*Instructions for the task*
Read the records beneath this task and copy every line that contains the string "Airport".

*Material for this task*
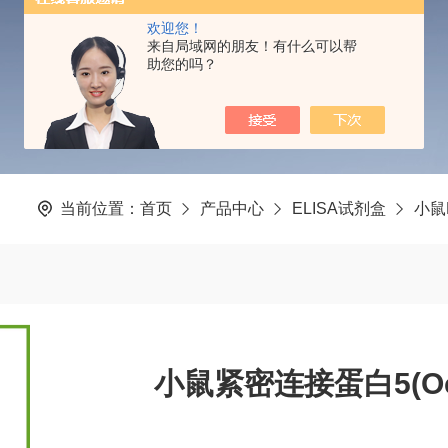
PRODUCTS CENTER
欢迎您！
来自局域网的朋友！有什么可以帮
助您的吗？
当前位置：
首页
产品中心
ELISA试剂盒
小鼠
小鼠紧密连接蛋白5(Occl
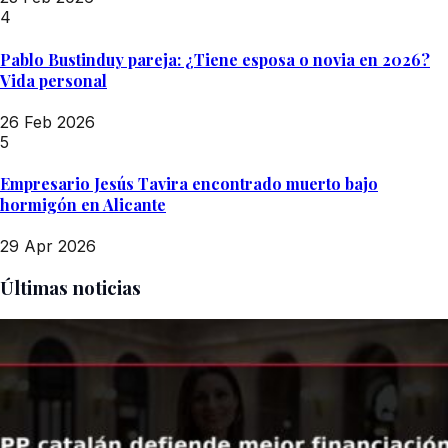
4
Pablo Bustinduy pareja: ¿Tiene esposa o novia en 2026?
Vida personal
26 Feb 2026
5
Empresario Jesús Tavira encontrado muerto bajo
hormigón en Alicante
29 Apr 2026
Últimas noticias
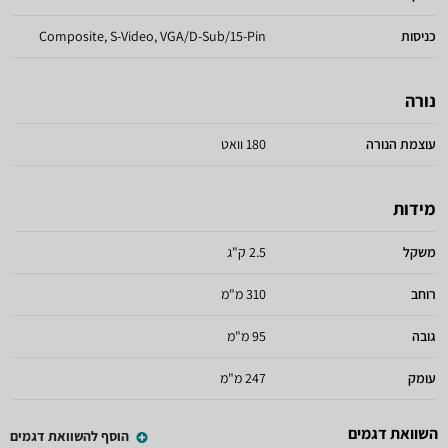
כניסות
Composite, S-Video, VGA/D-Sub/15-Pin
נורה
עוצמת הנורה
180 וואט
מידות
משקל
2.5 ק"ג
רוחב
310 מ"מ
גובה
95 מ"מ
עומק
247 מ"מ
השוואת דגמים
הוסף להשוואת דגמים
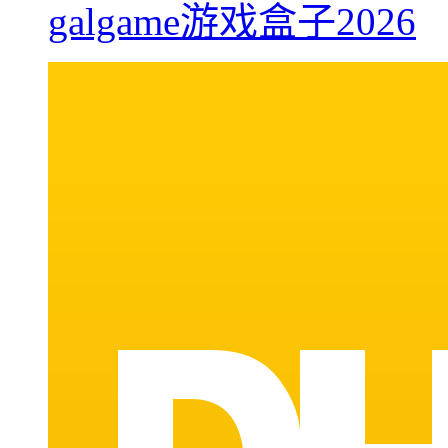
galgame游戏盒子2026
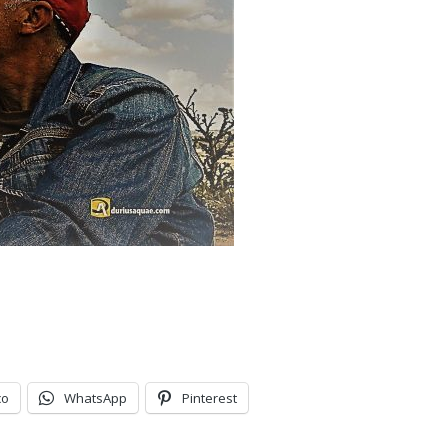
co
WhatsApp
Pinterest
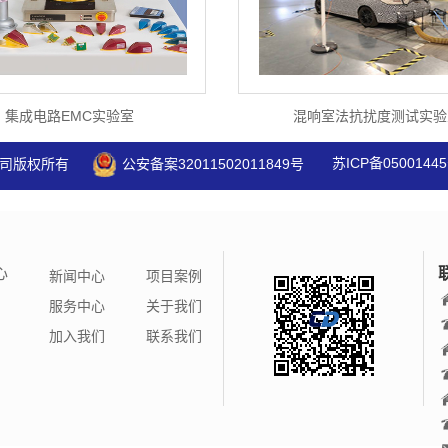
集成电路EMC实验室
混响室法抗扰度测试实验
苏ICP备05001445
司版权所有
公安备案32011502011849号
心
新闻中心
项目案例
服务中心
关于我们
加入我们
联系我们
---
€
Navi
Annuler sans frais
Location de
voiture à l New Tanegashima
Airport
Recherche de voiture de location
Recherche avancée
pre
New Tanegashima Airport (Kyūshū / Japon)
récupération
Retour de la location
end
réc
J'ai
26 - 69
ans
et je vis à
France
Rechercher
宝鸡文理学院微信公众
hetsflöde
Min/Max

*Output of the exercise*
Airport
New Tanegashima Airport (Kyūshū / Japon)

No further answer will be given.